* EXERCISE *
Restate the data that follows exactly as it stands, beginning with the first line and ending with the line that contains "الجسم المحافظة على".

* RECORDS PROVIDED *
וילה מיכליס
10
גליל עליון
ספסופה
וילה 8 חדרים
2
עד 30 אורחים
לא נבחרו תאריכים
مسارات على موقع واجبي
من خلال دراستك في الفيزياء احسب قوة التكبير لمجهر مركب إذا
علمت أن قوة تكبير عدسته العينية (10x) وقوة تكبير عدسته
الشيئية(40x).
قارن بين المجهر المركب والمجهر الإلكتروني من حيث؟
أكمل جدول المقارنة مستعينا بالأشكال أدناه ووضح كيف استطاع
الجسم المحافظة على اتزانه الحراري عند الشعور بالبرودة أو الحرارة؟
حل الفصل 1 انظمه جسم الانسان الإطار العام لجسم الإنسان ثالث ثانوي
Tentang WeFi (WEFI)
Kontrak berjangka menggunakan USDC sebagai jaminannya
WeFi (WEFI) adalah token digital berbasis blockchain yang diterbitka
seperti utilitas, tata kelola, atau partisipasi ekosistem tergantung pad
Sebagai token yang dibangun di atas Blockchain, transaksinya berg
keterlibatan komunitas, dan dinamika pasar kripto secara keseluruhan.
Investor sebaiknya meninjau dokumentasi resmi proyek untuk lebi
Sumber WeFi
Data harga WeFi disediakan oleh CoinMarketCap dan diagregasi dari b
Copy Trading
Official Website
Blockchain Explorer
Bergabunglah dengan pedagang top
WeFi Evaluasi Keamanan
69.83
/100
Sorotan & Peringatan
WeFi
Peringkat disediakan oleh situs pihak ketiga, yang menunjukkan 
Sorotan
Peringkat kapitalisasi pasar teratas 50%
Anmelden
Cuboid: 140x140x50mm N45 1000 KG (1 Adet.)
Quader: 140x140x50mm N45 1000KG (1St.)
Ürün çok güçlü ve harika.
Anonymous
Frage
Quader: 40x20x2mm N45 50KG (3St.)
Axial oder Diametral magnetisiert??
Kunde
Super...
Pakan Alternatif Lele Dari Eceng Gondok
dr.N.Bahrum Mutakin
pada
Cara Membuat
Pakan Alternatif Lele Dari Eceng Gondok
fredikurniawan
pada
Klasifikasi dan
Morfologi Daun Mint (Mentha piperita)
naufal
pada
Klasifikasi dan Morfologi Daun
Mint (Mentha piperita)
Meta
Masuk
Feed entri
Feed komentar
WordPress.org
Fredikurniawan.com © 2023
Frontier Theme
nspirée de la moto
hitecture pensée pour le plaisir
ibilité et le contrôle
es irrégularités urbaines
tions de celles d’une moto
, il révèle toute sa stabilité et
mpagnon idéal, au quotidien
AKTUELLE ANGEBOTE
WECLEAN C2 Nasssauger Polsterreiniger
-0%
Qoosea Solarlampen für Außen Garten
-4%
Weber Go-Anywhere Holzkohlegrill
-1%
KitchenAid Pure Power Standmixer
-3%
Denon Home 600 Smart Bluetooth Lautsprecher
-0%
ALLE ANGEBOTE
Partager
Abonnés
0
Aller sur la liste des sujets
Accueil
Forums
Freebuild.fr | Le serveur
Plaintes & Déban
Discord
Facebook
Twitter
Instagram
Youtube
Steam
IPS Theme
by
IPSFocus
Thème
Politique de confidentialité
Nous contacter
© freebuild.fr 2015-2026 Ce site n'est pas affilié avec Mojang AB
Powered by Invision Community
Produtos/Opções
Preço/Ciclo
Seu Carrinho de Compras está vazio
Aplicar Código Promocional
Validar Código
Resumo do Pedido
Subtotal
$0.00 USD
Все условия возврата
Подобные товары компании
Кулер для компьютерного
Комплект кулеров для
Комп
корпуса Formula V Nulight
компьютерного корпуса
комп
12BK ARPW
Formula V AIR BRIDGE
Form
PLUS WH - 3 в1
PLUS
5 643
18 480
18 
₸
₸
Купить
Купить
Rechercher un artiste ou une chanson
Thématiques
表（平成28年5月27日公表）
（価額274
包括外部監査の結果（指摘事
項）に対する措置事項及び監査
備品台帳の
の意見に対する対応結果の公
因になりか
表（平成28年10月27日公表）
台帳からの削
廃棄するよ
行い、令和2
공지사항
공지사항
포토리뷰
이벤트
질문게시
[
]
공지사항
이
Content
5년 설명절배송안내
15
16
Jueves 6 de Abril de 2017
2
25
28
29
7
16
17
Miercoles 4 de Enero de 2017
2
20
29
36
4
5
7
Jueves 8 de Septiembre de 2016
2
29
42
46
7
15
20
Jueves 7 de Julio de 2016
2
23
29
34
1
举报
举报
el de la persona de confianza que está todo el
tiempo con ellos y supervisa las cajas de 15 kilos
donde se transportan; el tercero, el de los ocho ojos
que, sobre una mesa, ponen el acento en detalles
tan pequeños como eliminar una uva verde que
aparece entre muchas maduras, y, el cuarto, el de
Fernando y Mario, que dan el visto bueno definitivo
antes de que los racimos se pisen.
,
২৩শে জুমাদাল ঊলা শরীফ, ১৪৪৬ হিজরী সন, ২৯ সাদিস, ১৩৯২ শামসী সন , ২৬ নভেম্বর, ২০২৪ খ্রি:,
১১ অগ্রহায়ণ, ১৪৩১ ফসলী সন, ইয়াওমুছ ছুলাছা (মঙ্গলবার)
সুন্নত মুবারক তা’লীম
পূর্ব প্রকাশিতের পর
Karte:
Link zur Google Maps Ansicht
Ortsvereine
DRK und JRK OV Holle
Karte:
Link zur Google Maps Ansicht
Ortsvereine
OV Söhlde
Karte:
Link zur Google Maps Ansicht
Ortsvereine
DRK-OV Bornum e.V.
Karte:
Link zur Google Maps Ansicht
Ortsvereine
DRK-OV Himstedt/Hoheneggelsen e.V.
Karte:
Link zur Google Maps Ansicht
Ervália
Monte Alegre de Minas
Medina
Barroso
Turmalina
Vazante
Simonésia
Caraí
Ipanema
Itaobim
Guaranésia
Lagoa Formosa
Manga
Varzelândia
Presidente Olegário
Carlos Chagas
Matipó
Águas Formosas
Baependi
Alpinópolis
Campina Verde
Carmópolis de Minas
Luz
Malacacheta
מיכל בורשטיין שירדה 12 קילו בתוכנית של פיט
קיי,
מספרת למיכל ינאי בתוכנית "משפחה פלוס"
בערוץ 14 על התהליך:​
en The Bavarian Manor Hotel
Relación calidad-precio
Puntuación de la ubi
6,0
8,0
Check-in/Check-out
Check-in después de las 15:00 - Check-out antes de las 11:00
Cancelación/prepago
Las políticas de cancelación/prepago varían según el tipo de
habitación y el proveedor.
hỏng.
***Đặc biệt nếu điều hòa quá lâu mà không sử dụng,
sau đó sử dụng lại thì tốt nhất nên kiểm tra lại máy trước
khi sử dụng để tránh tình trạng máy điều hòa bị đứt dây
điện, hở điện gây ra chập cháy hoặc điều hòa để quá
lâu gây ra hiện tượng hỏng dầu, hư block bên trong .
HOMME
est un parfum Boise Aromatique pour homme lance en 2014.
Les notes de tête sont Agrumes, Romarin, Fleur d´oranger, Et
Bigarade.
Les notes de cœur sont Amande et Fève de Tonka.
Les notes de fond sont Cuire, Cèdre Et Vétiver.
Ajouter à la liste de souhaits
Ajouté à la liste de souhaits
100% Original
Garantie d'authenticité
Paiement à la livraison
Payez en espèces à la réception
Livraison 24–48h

* ANSWER BOX *
וילה מיכליס
10
גליל עליון
ספסופה
וילה 8 חדרים
2
עד 30 אורחים
לא נבחרו תאריכים
مسارات على موقع واجبي
من خلال دراستك في الفيزياء احسب قوة التكبير لمجهر مركب إذا
علمت أن قوة تكبير عدسته العينية (10x) وقوة تكبير عدسته
الشيئية(40x).
قارن بين المجهر المركب والمجهر الإلكتروني من حيث؟
أكمل جدول المقارنة مستعينا بالأشكال أدناه ووضح كيف استطاع
الجسم المحافظة على اتزانه الحراري عند الشعور بالبرودة أو الحرارة؟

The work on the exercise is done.